We are moving from a very old version of ES 1.4.5 to a more modern version. For a majority of the effort we focused on ES 5.5.0 when rewriting the settings and mapping for our 4 indices. About a month ago we decided to move to the latest 6.x release which was v6.2.4. After some minor updates to the script that populates the index from MySQL and code that uses to call index from our application everything looked fine while testing.
Last week we began populating our entire dataset into ES 6.2.4 and for 3 of the 4 indices this went without any issues. However, for the last index we ran into a weird behavior that as we indexed documents we saw a proportional increase in file descriptors which quickly (within 30 min of start) ran through our 65536 file descriptor limit causing the cluster to go red due to too many open files error. If I stopped the index script prior to exhausting the file descriptor limit I saw the open file descriptor count remain unchanged.
Our setup runs each Elasticsearch cluster member (data with shared master) in Docker on a dedicated host launched via terraform and Ansible. For v6.2.4 we leveraged docker.elastic.co/elasticsearch/elasticsearch:6.2.4 along with installing the repository-s3 and discovery-ec2 plugins. As we use terraform I played with sizing the instances both in resources (m4.large->c4.xlarge->m4.2xlarge) with no change in the amount of file descriptors used when progressing to the same point when running the indexing script. Each time destroying and bring up a new cluster when I modified the size. I also played with number of cluster members in the cluster (3->5) and saw a proportional drop as the total number of file descriptors per member got spread across 5 nodes instead of 3.

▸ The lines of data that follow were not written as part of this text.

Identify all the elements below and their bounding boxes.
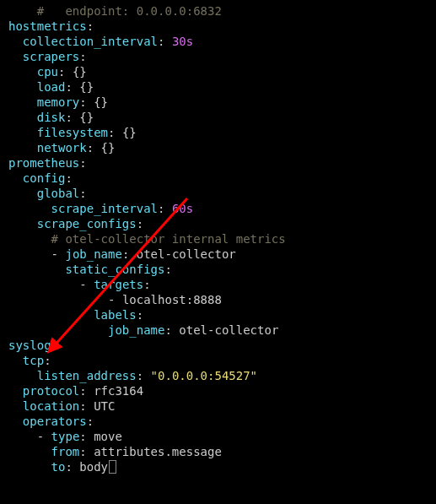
key-to: to <box>51 460 66 474</box>
key-collection-interval: collection_interval <box>23 35 158 48</box>
comment-scrape: # otel-collector internal metrics <box>51 232 286 246</box>
key-operators: operators <box>23 415 87 428</box>
val-scrape-interval: 60s <box>172 202 193 215</box>
val-memory: {} <box>94 95 108 109</box>
key-scrapers: scrapers <box>23 50 79 63</box>
val-disk: {} <box>79 111 94 124</box>
val-cpu: {} <box>73 65 87 79</box>
key-scrape-interval: scrape_interval <box>51 202 158 215</box>
key-prometheus: prometheus <box>8 156 79 170</box>
val-collection-interval: 30s <box>172 35 193 48</box>
key-filesystem: filesystem <box>37 126 108 139</box>
key-global: global <box>37 187 80 200</box>
val-listen-address: "0.0.0.0:54527" <box>151 369 257 382</box>
val-location: UTC <box>94 399 115 413</box>
val-network: {} <box>101 141 116 154</box>
comment-line: # endpoint: 0.0.0.0:6832 <box>37 4 222 18</box>
text-cursor <box>109 460 116 474</box>
key-listen-address: listen_address <box>37 369 137 382</box>
key-memory: memory <box>37 95 80 109</box>
key-static-configs: static_configs <box>65 263 164 276</box>
key-tcp: tcp <box>23 354 44 367</box>
val-load: {} <box>79 80 94 94</box>
key-config: config <box>23 171 66 185</box>
key-job-name: job_name <box>65 247 121 261</box>
key-hostmetrics: hostmetrics <box>8 19 87 33</box>
key-targets: targets <box>94 278 143 291</box>
val-labels-job-name: otel-collector <box>179 323 278 337</box>
key-load: load <box>37 80 66 94</box>
key-cpu: cpu <box>37 65 58 79</box>
val-job-name: otel-collector <box>137 247 236 261</box>
yaml-code-block: # endpoint: 0.0.0.0:6832 hostmetrics: co… <box>0 0 436 478</box>
key-scrape-configs: scrape_configs <box>37 217 137 230</box>
key-from: from <box>51 445 80 458</box>
val-filesystem: {} <box>122 126 137 139</box>
val-protocol: rfc3164 <box>94 384 143 398</box>
key-labels-job-name: job_name <box>108 323 164 337</box>
val-type: move <box>94 430 122 443</box>
key-protocol: protocol <box>23 384 79 398</box>
key-disk: disk <box>37 111 66 124</box>
key-syslog: syslog <box>8 339 51 352</box>
key-location: location <box>23 399 79 413</box>
key-type: type <box>51 430 80 443</box>
key-labels: labels <box>94 308 137 322</box>
key-network: network <box>37 141 87 154</box>
val-to: body <box>79 460 108 474</box>
val-from: attributes.message <box>94 445 222 458</box>
val-target: localhost:8888 <box>122 293 222 306</box>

I came across this: https://github.com/elastic/elasticsearch/pull/29125. This MR is associated to an issue that explains the problem where the file descriptors are associated with tlog files that is caused by an endless flushing loop. I was able to confirm via lsof -p <es process> that the open file descriptors are associated with tlog files but I am not sure how to confirm a endless flushing loop via logs or API call. I did leverage a elasticsearch-py flush argument called wait_if_ongoing which should block a flush if there is an active flush, however, when I ran it against all indices it returned immediately. Since my issue seemed to be at least close to MR 29125 and also seeing on Wednesday (June 13) it was merged into v6.3.0 I decided to give that a try using docker.elastic.co/elasticsearch/elasticsearch-oss:6.3.0. Unfortunately, I saw the same issue present itself, but I did notice that after approx 12 hours the number of open file descriptors recovered to the number before I setup and populated the index right after terraforming a new cluster. I tested this 2 separate times destroying the cluster between and tracked the /_nodes/stats/process API endpoint for open_file_descriptors and max_file_descriptors for each member over the 12 hour period and almost to the minute I saw it drop after 12 hours had lapsed.
Since we do nightly full re-indexes on 40+ million documents across all our indices to accommodate the memory usage for all the file descriptors we would likely need index the full dataset we would have to significantly oversize our cluster members either by size or by count to work around this issue. To try to rule out a config or version issue I deployed Amazon's hosted Elasticsearch v6.2 (which is v6.2.3) and saw the same behavior with open file descriptors. However, when I terraformed ES v5.6.10 I saw a steady 400-410 open file descriptors count across all cluster members where I typically saw the increase on the v6.x cluster.
We would like to get this working on the latest v6.x release but due to the open file descriptor use on this version we are not able to do some and keep without over provisioning. I would appreciate it if someone could provide some suggestions or things to investigate to see if we can get v6.2.4 or 6.3.0 working.